Vivemos enclausurados no presente. É como se não tivéssemos passado, nem futuro. Sob a ditadura do instantâneo, debaixo da imposição da velocidade e limitados pelos ciclos curtos, vivemos já e agora. Depois logo se vê.
Quais são as consequências deste desígnio de vida? Onde nos leva esta “absolutização” do presente? Que sentido profundo para quem só conhece o imediato?
Desde logo, uma sociedade assim ignora os mais velhos. Coloca-os à margem e dispensa a sua memória. Acha-os um empecilho porque lhe lembra o passado desinteressante e deprecia-os porque são pouco produtivos na lógica do hoje. Atribui-lhes gavetas douradas, onde não devem incomodar. Permite-lhes que durem, mas não que existam verdadeiramente. Ficam pois impedidos de ser cidadãos plenos, e de nos trazer essa preciosa memória do passado, que nos ajudaria a entender o presente.
É bom não esquecer que quem ignora o passado, não aprende. Perde a densidade da experiência, a sabedoria que a tradição dos séculos nos traz. Ao cortar com o ciclo das gerações, que vão passando de mão em mão o testemunho da humanidade, dissipa-se o valor acrescentado da civilização. Esquece-se a natureza humana e ignora-se, por um lado, as suas fragilidades e, por outro, as suas potencialidades.
Precisamos de cultivar a memória do passado, sem saudosismos, nem alienações. E, para isso, necessitamos de recriar uma cidadania sénior, através da qual os mais velhos se sintam também construtores do presente. Com dignidade e valor acrescentado.
Mas há um outro lado da moeda deste império. Quem vive para o hoje, também ignora o amanhã. Não poupa, nem planta. Só desfruta. Desresponsabiliza-se da preservação dos recursos naturais e deixa o planeta aquecer. Demite-se de transmitir valores e tradições aos que nos sucedem, no pressuposto de não vale a pena. Não tem paciência, nem persistência. Não é capaz de diferir remunerações, nem de as emprestar ao futuro. Quer tudo para si e já.
Paradoxalmente, apesar de um discurso e de uma aparente prática de valorização das crianças e dos jovens, os escravos do hoje não são verdadeiramente solidários com as novas gerações. Se o fossem, agiriam diferentemente.

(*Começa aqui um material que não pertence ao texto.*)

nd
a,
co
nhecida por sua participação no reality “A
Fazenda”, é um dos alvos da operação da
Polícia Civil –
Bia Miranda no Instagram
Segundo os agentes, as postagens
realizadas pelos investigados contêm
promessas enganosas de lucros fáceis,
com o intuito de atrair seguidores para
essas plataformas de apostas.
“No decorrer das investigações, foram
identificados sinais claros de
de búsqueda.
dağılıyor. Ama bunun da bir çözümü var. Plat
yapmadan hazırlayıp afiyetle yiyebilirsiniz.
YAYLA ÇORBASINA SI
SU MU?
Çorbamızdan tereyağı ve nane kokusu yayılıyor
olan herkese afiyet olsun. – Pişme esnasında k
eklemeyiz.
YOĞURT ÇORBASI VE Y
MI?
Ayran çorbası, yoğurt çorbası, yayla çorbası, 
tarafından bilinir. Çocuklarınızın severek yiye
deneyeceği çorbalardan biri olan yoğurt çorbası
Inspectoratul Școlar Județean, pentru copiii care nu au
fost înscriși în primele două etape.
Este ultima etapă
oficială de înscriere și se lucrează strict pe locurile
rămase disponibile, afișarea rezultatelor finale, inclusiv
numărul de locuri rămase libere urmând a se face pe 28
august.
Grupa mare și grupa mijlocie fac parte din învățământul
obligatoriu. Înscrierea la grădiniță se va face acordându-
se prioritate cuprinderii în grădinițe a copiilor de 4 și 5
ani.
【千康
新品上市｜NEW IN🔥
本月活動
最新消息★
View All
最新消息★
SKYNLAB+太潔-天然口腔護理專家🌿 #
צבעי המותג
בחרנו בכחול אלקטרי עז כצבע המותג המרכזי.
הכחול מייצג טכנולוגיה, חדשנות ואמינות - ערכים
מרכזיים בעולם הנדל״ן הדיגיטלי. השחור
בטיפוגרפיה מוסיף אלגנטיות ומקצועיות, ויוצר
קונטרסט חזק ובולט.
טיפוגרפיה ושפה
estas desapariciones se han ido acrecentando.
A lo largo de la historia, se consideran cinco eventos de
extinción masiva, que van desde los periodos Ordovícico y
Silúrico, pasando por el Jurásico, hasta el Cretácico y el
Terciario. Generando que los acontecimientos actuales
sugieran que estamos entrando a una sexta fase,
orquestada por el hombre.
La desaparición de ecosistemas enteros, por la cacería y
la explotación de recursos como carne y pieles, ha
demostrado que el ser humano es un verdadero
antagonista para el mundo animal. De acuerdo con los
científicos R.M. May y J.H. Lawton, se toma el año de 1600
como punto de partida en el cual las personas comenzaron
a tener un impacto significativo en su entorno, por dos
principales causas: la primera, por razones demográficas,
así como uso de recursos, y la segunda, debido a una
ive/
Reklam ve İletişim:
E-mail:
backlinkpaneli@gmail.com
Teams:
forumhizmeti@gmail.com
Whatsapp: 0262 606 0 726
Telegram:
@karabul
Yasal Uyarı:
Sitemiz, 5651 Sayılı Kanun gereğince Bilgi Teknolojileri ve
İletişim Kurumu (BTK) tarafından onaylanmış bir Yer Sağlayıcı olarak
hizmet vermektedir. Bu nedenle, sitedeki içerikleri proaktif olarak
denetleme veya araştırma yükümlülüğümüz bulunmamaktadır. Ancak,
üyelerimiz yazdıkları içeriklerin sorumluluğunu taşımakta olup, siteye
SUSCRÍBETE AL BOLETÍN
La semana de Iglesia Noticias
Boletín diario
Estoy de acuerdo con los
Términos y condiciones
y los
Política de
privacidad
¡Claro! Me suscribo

Temos, por isso, perante nós um enorme desafio de cultivar a solidariedade intergeracional. De reforçar uma cadeia, onde tudo se liga e na qual somos responsáveis não só pela gestão do presente, mas também por continuar o passado e viabilizar o futuro. A História não começou connosco, nem tão pouco irá acabar connosco. Por isso o império do hoje é mais uma armadilha a evitar.